Open 3Hren opened 5 months ago
If you want to "deduplicate bitsets", why not substract? S1 - S2 will give you S1 without S2 elements.
If you want to map indices to values, you need https://github.com/tower120/hi_sparse_array . It is somewhat like hi_sparse_bitset, but last level points to the actual data. It is still in research phase.
And what is the meaning of sets order? When S1>S2?
By deduplicating/mapping I meant that suppose we have the following mapping:
{
0b10101 -> 0,
0b10101 -> 1,
0b10001 -> 2,
...
0b10001 -> 100500,
}
I would like to transform it in a such way:
{
0b10101 -> [0, 1],
0b10001 -> [2, 100500],
...
}
Using BTreeMap
this is trivial.
By order I mean that in fact each bitset can be represented as a very large unsigned integer. So why not allow to comparing them?
Looks like you need hi_sparse_array's multi_merge. There is a version of it now in repository, but I rewriting it to new more space efficient data structure.
Ord
is probably possible. But looks like what you want to do will be inefficient (since you'll need to process each bitset one-by-one). Again, looks like you need merge. And I don't clearly see how to implement Ord
... Especially for non TRUSTED_HIERARCHY.
It's not trivial algorithm (maybe I'm wrong).
Well, if you "just" need Ord
, and don't care about speed - you probably can compare block_iter() between two sets. (Don't forget to take block starts into count as well).
Isn't it enough to just to compare levels one-by-one? First try level0 indices, if they are equal then level1, and finally, if again equal - block-by-block? I'm not familiar with TRUSTED_HIERARCHY internals, will take a look.
Well, if you "just" need
Ord
, and don't care about speed - you probably can compare block_iter() between two sets. (Don't forget to take block starts into count as well).
Of course I care, that's why I am here ;)
Anyway, thanks for the answer!
For TRUSTED_HIERARCHY
maybe that is enough (I can't see that far without practical implementation).

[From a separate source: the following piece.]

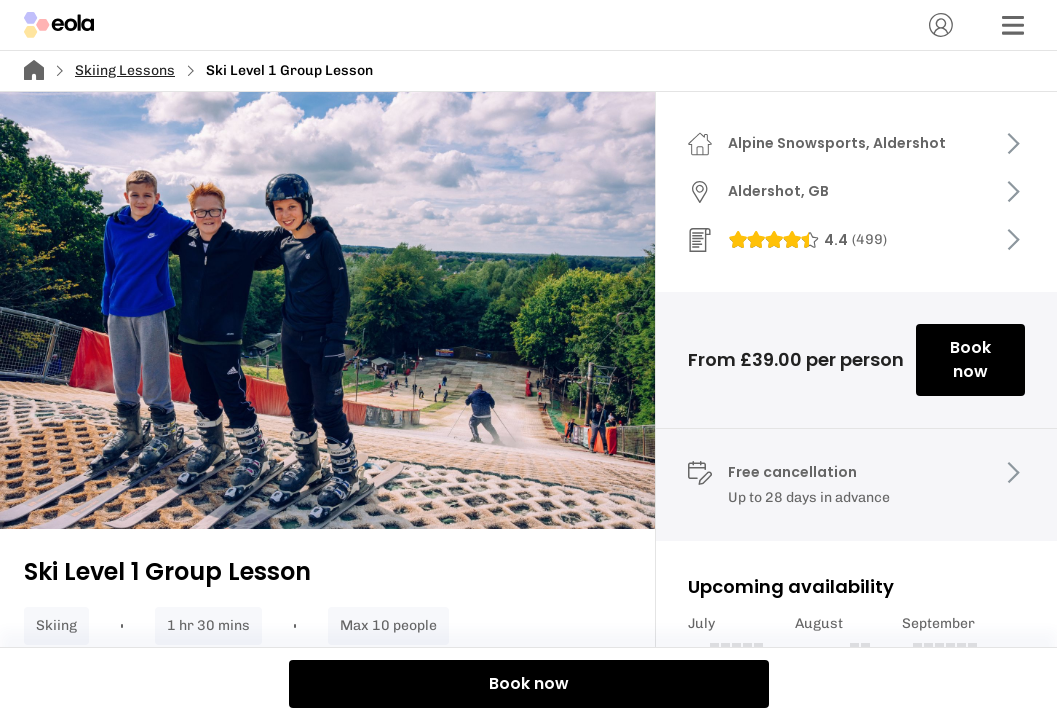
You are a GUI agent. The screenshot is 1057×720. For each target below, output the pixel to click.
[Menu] (1013, 25)
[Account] (941, 25)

But if you work, for example, with lazy(!) result of intersection - raised bits in level bitmasks may lead to EMPTY data blocks. That case is called non-trusted-hierarchy. You can't trust hierarchy and just compare level bitmasks. From Eq implementation experience thou, there is a "special case" when you compare TRUSTED_HIERARCHY to !TRUSTED_HIERARCHY - then some optimization possible. Otherwise - (as far as I remember) it ends up with plain data block comparison one-by-one.
It is just with multi_merge/fold_merge you basically OR bitmasks of all maps/arrays at once, and then just apply resolve function to intersected data items in the very last level. At least on paper that should be super-linearly faster then what you trying to do.
Ah, I see it's more complicated than I thought, interesting nonetheless. Thanks for the clarification!
Hi again!
There is the final step to take full advantage of your great library.
Sometimes it is necessary to deduplicate bitsets or to build a mapping between bitsets and some values. There are two standard approaches: using
HashMap
orBTreeMap
.The first one requires to calculate bitset's hash, which, in case of large bitsets, can be painful. However, for
BTreeMap
it seems that a multilevel approach to comparing two bitsets will result in a very fast comparison, also lazy bitsets seems to perfectly fit in this case. Since thePartialEq
is already implemented it seems that it will no harm to also implementPartialOrd
/Ord
. Or is there something that prevents this from being implemented?